Castigos da economia

Castigos da economia

Não há impunidade na economia, essa ciência que coordena a distribuição dos recursos e cobra caro pelas protelações, pelo zigue-zague, pelo populismo contra inimigos imaginários e pela letargia. O brasileiro mais antigo que amargou uma série infindável de planos econômicos lembra bem disso. Hoje, as fragilidades da economia brasileira são cada vez mais evidentes. Déficit fiscal (governo gasta mais do que recebe), desemprego em alta, lenta recuperação da atividade econômica e colapsos crescentes em áreas como segurança, saúde, educação e infraestrutura. Na seara do desemprego, recentemente surgiu uma nova categoria: a legião de desalentados que desistiu de buscar emprego diante da falta de perspectiva e do custo para procurar trabalho. 

O governo do presidente Jair Bolsonaro completou os 100 dias esta semana, sem conseguir se livrar da antropofagia. Nem tanto pela oposição, até agora o governo tem sido o maior algoz do próprio governo, a ponto de o principal aliado da nova gestão, o presidente da Câmara, Rodrigo Maia, ter declarado que não tem vocação “para ser mulher de malandro”. Trocando em miúdos, Maia não acha bom ficar apanhando da base do governo, enquanto oferece ajuda para aprovar a Reforma da Previdência.

Todo o governo, sem exceção, começa confuso e demora a se encontrar, mas o capital político avalizado pelo eleitor tem prazo de validade. O que surpreendeu no caso do atual presidente é que o apoio popular está derretendo rápido demais, como mostrou a última pesquisa do DataFolha. Bem devagar, as primeiras mudanças estão aparecendo depois de três meses. Além do anúncio do fim do Horário de Verão para 2019, para a felicidade geral, o ministro da Educação enfim foi demitido, deixando um rastro de 27 exonerações no Ministério em 90 dias. Ricardo Velez Rodrigues não foi o primeiro e nem será o último incompetente que apareceu na esplanada. Não há tempo a perder com despreparados.   
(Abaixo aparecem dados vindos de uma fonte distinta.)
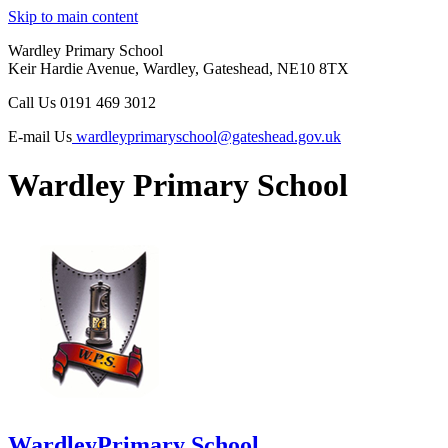
Skip to main content
Wardley Primary School
Keir Hardie Avenue, Wardley, Gateshead, NE10 8TX
Call Us
0191 469 3012
E-mail Us
wardleyprimaryschool@gateshead.gov.uk
Wardley Primary School
Wardley
Primary School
A popularidade em alta não dura para sempre e isso acontece com todos os governos. À medida que as decisões são tomadas, o consenso se parte em pequenas e grandes frações. A previdência é o exemplo mais emblemático. A maioria quer a reforma, mas o apoio se esgarça à medida que as propostas são definidas.  Hoje, o cidadão comum pouco se importa para a ideologia dos governantes, seja conservadora ou progressista. O eleitorado já pendeu para a esquerda e agora abriu passagem para a direita. Anseia por resultados concretos que amenizem as atuais dificuldades econômicas. Muita gente pensou que seria o fim do Brasil quando o ex-presidente Lula, representando um “projeto de esquerda”, elegeu-se em 2002. Pouco tempo depois, a expectativa negativa foi revertida e o primeiro mandato terminou com a popularidade em alta, puxada pelo bom desempenho da economia.

Ao contrário do que acontece na política ou no Judiciário, na economia não há impunidade. O mercado também não tem ideologia, possui suas próprias leis e não é um instrumento de justiça social. Sustenta quem defende os seus interesses e não tolera prejuízos. Procura o maior retorno com o menor risco e para isso nas suas entranhas promove, mas também conspira para derrubar governos. O vice-presidente Hamilton Mourão já começou a ser cortejado pelos grandes empresários.          

O Brasil da eleição estava cheio de esperanças. O país de abril de 2019 já assistiu, em 100 dias, a seis baixas consecutivas na previsão de crescimento. O ano começou com o balão dourado do Produto Interno Bruto (PIB) ostentando algo em torno de 2,5%. As indefinições em torno do futuro da Reforma da Previdência somadas aos desencontros governamentais rebaixaram as projeções para 1,97%, sendo que a tendência de queda persiste. A previsão para o PIB de 2020 também caiu, de 2,78% para 2,70%, segundo relatórios divulgados pelo próprio Banco Central.

Os mais desavisados podem achar que esses números são temas de conversa fiada entre os economistas. Na verdade, não são. Cada ponto ou fração do PIB significa empregos, vendas, arrecadação tributária e outros reflexos que repercutem na vida das pessoas. Não há como fugir dos problemas. O principal é a Reforma da Previdência, algo que sucessivos governos protelaram. Chegou a hora de enfrentar esse debate, de preferência sem ofensas, xingamentos e manifestações preconceituosas. Na lógica da economia, quando mais cedo isso ocorrer, melhor será para o país, pois a recuperação econômica está atrelada a essa questão. A reforma era para ser destrinchada no primeiro semestre e já está passando para o segundo, o que adia a retomada da atividade econômica para 2020. O país precisa de uma agenda clara que reduza custos e crie uma perspectiva de crescimento, algo que depende do governo, do Congresso e das manifestações do eleitorado.